• **What you need to do**
State how many lines in the listing below contain the word "accompagnement", with no other words.

---*---

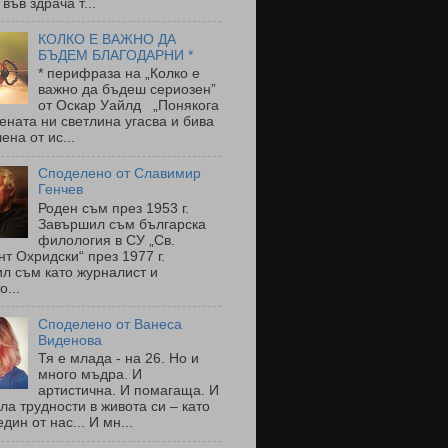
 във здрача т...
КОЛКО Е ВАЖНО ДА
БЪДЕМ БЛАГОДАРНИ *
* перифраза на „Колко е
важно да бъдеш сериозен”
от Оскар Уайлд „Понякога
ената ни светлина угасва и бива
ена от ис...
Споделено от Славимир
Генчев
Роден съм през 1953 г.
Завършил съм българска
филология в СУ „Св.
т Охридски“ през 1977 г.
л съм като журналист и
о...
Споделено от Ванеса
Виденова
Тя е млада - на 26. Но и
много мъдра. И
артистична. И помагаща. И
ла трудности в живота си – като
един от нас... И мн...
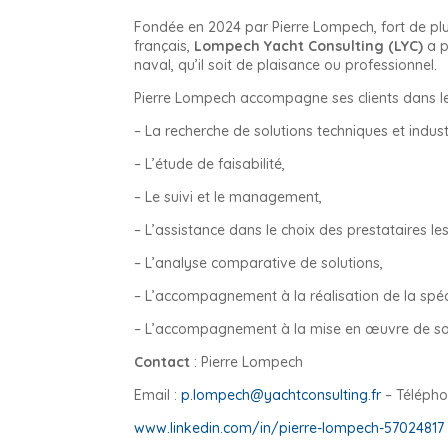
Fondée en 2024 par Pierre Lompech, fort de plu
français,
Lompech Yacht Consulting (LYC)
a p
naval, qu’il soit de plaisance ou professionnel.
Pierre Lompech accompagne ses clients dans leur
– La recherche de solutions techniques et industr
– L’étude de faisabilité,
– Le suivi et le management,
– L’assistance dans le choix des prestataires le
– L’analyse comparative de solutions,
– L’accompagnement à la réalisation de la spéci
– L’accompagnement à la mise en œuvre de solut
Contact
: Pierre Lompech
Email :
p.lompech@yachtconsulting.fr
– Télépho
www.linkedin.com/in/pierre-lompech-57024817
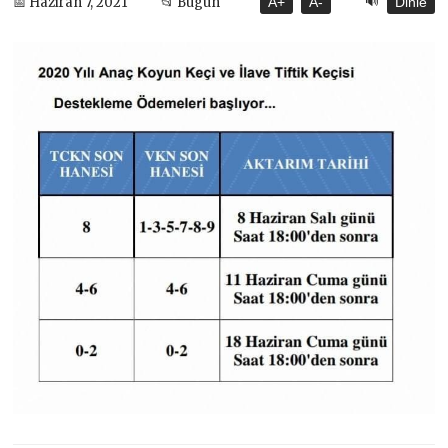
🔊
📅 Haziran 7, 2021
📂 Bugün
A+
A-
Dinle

---*---

• **Written reply**
2